→ Your task
Give an exact copy of the data that follows.
──────
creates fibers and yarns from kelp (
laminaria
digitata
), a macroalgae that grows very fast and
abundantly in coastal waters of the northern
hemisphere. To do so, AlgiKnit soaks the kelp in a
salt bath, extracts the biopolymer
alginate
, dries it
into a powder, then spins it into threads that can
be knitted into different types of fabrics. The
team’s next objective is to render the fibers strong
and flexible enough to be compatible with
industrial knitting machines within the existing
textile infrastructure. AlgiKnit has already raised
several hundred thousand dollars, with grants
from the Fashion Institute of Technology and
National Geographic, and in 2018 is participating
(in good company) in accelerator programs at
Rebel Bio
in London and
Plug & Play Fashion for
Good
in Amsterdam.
──────
→ Solution to this task
creates fibers and yarns from kelp (
laminaria
digitata
), a macroalgae that grows very fast and
abundantly in coastal waters of the northern
hemisphere. To do so, AlgiKnit soaks the kelp in a
salt bath, extracts the biopolymer
alginate
, dries it
into a powder, then spins it into threads that can
be knitted into different types of fabrics. The
team’s next objective is to render the fibers strong
and flexible enough to be compatible with
industrial knitting machines within the existing
textile infrastructure. AlgiKnit has already raised
several hundred thousand dollars, with grants
from the Fashion Institute of Technology and
National Geographic, and in 2018 is participating
(in good company) in accelerator programs at
Rebel Bio
in London and
Plug & Play Fashion for
Good
in Amsterdam.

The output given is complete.